Publication: 9th August 2013 10:40

Downloads: 4243

Keywords:

We put forward a new approach for the design of efficient multiparty protocols:

1. Design a protocol for a small number of parties (say, 3 or 4) which achieves

security against a single corrupted party. Such protocols are typically easy

to construct as they may employ techniques that do not scale well with the

number of corrupted parties.

2. Recursively compose with itself to obtain an efficient n-party protocol which

achieves security against a constant fraction of corrupted parties.

The second step of our approach combines the player emulation technique of Hirt

and Maurer (J. Cryptology, 2000) with constructions of logarithmic-depth formulae

which compute threshold functions using only constant fan-in threshold gates.

Using this approach, we simplify and improve on previous results in cryptography

and distributed computing. In particular:

- We provide conceptually simple constructions of efficient protocols for Secure

Multiparty Computation (MPC) in the presence of an honest majority, as well

as broadcast protocols from point-to-point channels and a 2-cast primitive.

- We obtain new results on MPC over blackbox groups and other algebraic structures.
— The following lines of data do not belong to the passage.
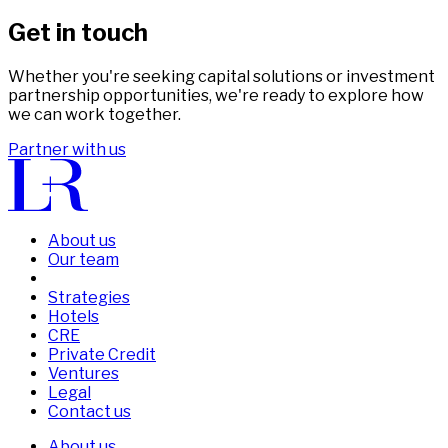
Get in touch
Whether you're seeking capital solutions or investment
partnership opportunities, we're ready to explore how
we can work together.
Partner with us
About us
Our team
Strategies
Hotels
CRE
Private Credit
Ventures
Legal
Contact us
About us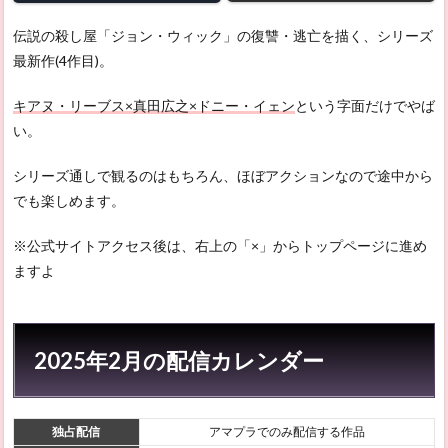
ホー
ム・
伝説の殺し屋「ジョン・ウィック」の復讐・逃亡を描く、シリーズ
アロ
最新作(4作目)。
ーン 2
2.7
キアヌ・リーブス×真田広之×ドニー・イェン
という字面だけでやば
ホー
い。
ム・
アロ
シリーズ通しで観るのはもちろん、ほぼアクションなので途中から
ーン 3
でも楽しめます。
2.8
オレ
※公式サイトアクセス後は、右上の「×」からトップページに進め
は死
んじ
ますよ
まっ
た
ゼ！
2.9
2025年2月の配信カレンダー
フェ
ンス
2.10
独占配信
アマプラでのみ配信する作品
死霊の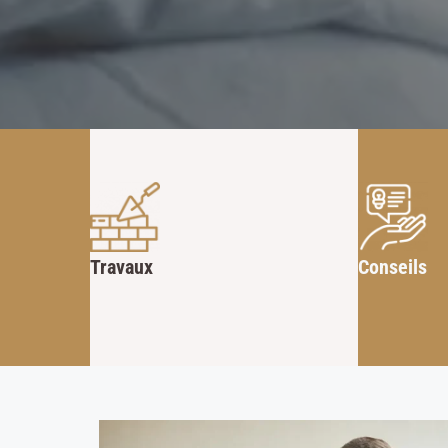
Travaux
Conseils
The above results rely on the following complexity-theoretic contributions, which

may be of independent interest:

- We show that for every integers j,k such that m = (k-1)/(j-1) is an integer,

there is an explicit (poly(n)-time) construction of a logarithmic-depth formula

which computes a good approximation of an (n/m)-out-of-n threshold function using

only j-out-of-k threshold gates and no constants.
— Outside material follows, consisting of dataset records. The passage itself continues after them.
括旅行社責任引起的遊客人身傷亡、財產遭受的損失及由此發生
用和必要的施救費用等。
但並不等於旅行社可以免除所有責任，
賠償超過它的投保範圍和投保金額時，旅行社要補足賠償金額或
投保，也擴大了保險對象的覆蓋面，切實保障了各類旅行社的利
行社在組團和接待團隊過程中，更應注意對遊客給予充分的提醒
- For the special case of n-bit majority from 3-bit majority gates, a non-explicit

construction follows from the work of Valiant (J. Algorithms, 1984). For this

special case, we provide an explicit construction with a better approximation than

for the general threshold case, and also an exact explicit construction based on

standard complexity-theoretic or cryptographic assumptions.